My family has been fundamental business support and helping to keep me on track. There are a lot of relationships that my family has built over the years that I continue to support, which is a great help.
Has your age been much of a factor in running the business?
I think perhaps being a young person, very engaged with the state of ‘now’ means that I don’t have any hang ups about how things used to be.
I do a lot of research and make decisions on what is right for our business at the time. I am open to new technology and systems, which is very powerful.
I think my perspective in a buying sense has contributed to our success too. I don’t believe that women should be put in a box due to their age. Everyone has the right to look stylish no matter what age they are.

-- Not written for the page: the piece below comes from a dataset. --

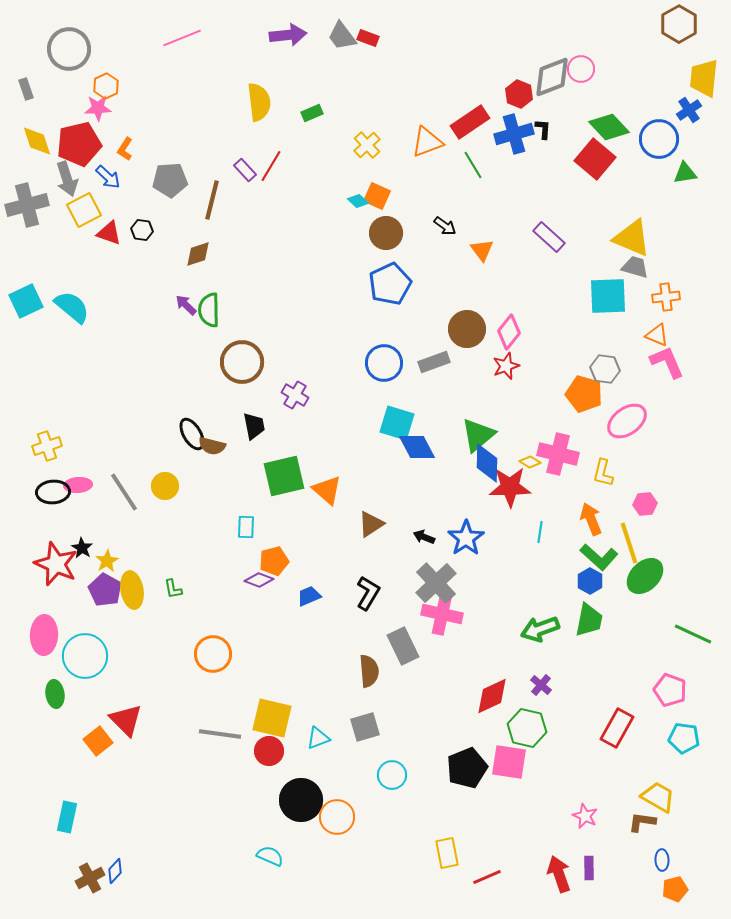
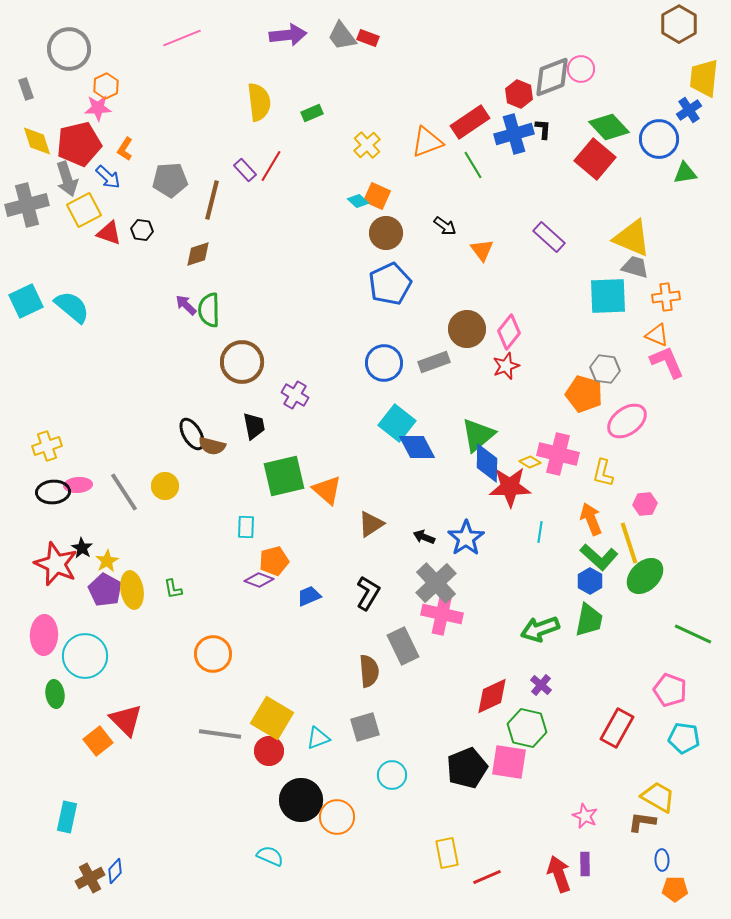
cyan square at (397, 423): rotated 21 degrees clockwise
yellow square at (272, 718): rotated 18 degrees clockwise
purple rectangle at (589, 868): moved 4 px left, 4 px up
orange pentagon at (675, 889): rotated 15 degrees clockwise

What drove you to start the business?
I think it was a bit of naivety and a lot of hope. I wanted to make a difference and to be creative while maintaining a commercial business. Being my own boss came in to it. It enables me with creative freedom and fun along the way. On a practical note it was about providing women with a solution. I am still very passionate about providing women with shoes that not only feel amazing, but look great too!
How creative do you have to be in terms of marketing these days? Does traditional marketing still work?
Traditional marketing has its place; but there are so many options available now and consumers are savvy. It is about telling your story and connecting with customers on a different level that does require some creativity and experimenting.
As a smaller size family business we have to be creative with our budget too as we have to make every dollar work for us.
Where do you want to take your business?
It’s an evolving process. I don’t think there is a magic number of stores or business size. It is all about reacting to the market and moving with the customer. This is a luxury we have as a family-owned business; we can react to the market and make decisions quickly.
We are spending time investing in our team and making sure our product is right. Getting the basic right is what I believe to be one of the key successes for any business.
What wisdom and skills can young retailers bring to the industry?
Wisdom may be the one thing young retailers lack, but we make up for it in many other ways. It is important for young retailers to remember that we don’t know everything and that we need to surround ourselves with talented people who hold the same values and support us.
Age is just a number, it’s about the way you approach your business or your role that matters. I employ people of all ages, who bring different skills and passion which is very inspiring.
Any suggestions on how different demographics can work together in retail?
All ages have something to offer in retail, whether it is advice through experience or new ideas and fresh thinking.
We need to be open to new ideas and change when required, but we must respect experience and tried and true ideas. The fundamentals of retail haven’t changed for hundreds of years and it is important to remember that before rushing off in a new direction. Somebody has probably been there before and can have a lot of valuable insight to share.